**Page segmentation data:**
= = = =

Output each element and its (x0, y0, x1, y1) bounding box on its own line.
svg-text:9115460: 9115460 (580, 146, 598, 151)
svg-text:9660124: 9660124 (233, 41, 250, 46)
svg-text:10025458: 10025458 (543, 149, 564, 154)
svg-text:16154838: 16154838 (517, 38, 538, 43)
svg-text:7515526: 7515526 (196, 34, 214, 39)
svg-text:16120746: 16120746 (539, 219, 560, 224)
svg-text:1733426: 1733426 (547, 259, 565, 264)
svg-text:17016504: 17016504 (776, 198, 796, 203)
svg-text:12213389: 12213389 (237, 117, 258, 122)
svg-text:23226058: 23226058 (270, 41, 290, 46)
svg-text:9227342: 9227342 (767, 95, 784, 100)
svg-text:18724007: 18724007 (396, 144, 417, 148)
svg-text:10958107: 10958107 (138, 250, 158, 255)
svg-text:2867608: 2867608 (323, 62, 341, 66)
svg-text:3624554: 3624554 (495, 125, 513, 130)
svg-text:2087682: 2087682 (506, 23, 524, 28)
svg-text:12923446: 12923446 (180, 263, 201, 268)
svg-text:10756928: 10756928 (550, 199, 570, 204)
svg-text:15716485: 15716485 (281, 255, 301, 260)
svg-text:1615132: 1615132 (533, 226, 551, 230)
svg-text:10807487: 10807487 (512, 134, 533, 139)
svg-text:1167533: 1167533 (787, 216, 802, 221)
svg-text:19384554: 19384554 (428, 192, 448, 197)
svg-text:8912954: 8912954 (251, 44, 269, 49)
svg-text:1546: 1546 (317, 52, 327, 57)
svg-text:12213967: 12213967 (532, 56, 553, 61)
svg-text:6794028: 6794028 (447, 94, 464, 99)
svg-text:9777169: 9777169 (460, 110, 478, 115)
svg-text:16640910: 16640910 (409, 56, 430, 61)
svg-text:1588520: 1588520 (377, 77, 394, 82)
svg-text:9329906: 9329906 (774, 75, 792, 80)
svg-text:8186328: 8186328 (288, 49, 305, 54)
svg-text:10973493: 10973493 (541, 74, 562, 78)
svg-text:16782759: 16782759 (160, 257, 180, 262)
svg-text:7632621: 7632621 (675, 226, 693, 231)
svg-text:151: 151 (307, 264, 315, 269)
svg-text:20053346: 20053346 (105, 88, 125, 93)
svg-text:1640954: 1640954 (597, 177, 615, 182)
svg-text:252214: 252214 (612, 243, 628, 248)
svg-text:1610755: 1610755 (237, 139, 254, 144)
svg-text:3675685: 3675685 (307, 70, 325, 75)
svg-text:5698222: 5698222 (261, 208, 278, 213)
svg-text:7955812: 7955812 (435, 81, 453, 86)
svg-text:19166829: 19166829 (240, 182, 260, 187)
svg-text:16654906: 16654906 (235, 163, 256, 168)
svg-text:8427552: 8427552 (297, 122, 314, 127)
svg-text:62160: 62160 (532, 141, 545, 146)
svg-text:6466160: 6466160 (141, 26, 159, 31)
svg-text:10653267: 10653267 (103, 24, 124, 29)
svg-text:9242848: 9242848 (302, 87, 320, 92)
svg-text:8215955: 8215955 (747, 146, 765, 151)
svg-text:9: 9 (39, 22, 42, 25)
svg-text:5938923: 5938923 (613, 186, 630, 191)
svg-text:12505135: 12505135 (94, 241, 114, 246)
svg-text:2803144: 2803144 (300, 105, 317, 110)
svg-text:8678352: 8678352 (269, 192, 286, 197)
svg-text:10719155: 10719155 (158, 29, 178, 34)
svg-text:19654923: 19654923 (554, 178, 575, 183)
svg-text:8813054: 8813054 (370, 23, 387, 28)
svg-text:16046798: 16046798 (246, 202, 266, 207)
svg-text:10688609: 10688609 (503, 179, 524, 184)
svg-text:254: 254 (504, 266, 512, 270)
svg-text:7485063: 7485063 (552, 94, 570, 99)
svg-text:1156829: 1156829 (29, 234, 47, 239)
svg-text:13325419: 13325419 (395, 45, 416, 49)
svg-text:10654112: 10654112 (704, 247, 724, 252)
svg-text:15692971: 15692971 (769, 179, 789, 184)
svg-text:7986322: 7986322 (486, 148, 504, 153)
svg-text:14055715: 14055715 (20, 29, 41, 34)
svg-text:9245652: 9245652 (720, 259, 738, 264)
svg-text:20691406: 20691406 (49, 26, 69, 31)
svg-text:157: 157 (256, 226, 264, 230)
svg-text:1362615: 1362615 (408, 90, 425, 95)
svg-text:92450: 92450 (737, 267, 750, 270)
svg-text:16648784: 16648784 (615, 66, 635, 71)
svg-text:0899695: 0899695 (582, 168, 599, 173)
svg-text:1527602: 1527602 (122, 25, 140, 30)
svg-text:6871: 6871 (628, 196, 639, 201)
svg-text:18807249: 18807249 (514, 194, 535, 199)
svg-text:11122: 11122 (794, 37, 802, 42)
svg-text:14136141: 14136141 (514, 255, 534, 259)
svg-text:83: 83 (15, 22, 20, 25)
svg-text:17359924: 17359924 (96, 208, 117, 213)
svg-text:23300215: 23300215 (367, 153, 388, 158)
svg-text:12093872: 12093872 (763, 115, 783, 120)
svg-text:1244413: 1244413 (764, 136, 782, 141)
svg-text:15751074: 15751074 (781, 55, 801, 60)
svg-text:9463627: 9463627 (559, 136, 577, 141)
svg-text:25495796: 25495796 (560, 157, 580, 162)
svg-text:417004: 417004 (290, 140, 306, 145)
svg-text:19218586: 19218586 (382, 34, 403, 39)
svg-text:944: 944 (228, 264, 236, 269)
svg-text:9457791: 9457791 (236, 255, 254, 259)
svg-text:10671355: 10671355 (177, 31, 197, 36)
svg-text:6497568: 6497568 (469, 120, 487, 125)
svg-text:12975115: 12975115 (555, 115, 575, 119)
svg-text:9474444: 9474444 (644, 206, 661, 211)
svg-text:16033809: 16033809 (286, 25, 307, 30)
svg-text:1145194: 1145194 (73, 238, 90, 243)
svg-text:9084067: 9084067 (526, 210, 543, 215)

= = = =

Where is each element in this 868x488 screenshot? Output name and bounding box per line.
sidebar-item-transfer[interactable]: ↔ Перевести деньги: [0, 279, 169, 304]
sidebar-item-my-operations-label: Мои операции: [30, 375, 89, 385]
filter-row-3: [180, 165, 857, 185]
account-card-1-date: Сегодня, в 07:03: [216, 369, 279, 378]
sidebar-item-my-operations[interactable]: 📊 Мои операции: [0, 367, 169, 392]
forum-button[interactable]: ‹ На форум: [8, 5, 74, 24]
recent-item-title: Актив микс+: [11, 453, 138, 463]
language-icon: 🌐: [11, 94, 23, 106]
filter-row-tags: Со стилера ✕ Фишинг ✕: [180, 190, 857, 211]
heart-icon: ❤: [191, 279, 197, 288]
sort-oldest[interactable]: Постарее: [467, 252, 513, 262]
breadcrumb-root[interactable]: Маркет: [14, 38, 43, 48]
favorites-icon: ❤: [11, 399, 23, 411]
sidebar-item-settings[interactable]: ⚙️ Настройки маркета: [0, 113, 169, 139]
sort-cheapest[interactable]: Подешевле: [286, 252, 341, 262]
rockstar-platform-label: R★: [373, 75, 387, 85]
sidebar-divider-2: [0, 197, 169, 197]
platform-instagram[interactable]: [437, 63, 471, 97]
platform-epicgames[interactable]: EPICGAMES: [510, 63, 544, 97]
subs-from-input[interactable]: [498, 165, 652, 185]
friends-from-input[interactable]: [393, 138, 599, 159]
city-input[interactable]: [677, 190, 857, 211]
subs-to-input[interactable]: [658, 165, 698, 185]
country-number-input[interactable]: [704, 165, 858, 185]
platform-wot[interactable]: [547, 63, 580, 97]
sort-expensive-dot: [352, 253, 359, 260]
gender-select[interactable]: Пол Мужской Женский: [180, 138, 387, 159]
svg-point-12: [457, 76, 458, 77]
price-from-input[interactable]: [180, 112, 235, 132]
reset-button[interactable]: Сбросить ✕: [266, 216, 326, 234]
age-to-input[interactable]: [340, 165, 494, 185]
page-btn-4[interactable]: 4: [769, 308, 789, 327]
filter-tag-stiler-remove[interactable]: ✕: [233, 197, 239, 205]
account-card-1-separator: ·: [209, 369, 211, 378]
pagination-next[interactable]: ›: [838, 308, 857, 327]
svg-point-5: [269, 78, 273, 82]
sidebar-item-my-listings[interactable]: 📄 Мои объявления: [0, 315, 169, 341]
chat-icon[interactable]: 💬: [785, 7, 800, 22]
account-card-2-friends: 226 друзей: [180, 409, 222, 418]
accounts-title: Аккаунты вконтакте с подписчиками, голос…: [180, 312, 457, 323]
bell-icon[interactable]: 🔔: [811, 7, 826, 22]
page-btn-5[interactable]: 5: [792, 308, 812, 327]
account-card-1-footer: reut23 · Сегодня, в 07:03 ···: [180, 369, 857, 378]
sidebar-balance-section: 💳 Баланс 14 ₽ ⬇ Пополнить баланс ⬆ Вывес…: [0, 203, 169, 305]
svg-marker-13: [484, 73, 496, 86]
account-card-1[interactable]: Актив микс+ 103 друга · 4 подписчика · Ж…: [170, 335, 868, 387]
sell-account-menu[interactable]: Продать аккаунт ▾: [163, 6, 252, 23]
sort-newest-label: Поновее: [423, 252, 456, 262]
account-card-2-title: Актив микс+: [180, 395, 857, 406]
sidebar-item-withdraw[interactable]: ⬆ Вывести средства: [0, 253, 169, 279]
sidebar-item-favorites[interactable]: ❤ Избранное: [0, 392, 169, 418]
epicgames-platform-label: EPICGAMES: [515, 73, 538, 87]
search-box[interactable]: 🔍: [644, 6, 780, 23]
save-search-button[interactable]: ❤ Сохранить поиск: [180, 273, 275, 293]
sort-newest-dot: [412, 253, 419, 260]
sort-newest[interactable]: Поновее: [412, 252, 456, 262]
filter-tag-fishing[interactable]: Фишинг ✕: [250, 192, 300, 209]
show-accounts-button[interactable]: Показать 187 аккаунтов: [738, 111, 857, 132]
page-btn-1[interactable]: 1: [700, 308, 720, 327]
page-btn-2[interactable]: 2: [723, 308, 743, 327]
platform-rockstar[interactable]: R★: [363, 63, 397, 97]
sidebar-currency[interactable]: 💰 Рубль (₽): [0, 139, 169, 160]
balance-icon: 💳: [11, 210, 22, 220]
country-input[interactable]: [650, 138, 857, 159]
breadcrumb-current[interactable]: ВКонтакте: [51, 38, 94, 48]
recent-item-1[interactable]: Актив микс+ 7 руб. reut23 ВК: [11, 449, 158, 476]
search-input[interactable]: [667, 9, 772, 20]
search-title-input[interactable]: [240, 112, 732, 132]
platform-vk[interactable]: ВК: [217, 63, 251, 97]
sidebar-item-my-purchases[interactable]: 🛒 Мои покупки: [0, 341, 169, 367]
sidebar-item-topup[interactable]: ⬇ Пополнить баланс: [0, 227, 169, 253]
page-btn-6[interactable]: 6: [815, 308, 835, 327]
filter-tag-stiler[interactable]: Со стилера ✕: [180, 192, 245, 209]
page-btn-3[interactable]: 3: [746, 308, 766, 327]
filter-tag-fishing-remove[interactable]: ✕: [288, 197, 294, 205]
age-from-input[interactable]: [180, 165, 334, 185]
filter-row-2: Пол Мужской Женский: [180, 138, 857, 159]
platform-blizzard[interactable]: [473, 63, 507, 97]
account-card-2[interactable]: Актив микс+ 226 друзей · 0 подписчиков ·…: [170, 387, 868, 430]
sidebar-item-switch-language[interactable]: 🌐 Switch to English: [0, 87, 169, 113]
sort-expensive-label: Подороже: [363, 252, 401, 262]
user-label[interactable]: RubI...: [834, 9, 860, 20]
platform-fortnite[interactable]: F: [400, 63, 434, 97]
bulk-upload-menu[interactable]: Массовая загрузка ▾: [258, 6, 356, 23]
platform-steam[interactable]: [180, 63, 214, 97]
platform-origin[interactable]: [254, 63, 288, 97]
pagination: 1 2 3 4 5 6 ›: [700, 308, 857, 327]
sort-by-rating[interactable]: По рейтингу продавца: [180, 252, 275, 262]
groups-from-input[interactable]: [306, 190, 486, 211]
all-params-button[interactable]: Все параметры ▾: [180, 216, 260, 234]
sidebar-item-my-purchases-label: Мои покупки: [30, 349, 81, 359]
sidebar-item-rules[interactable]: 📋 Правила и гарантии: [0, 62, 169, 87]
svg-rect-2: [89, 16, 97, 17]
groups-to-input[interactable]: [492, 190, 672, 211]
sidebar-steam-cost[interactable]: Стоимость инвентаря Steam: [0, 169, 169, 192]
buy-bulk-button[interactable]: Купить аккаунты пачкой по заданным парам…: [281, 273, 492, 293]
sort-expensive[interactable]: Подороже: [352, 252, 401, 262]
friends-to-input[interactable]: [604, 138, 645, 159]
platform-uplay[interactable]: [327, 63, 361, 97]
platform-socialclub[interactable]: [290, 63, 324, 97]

= = = =

**What the task asks:**
Report every line above that has the string "accounts" in it.

**The completed task:**
accounts-title: Аккаунты вконтакте с подписчиками, голос…: [180, 312, 457, 323]
show-accounts-button[interactable]: Показать 187 аккаунтов: [738, 111, 857, 132]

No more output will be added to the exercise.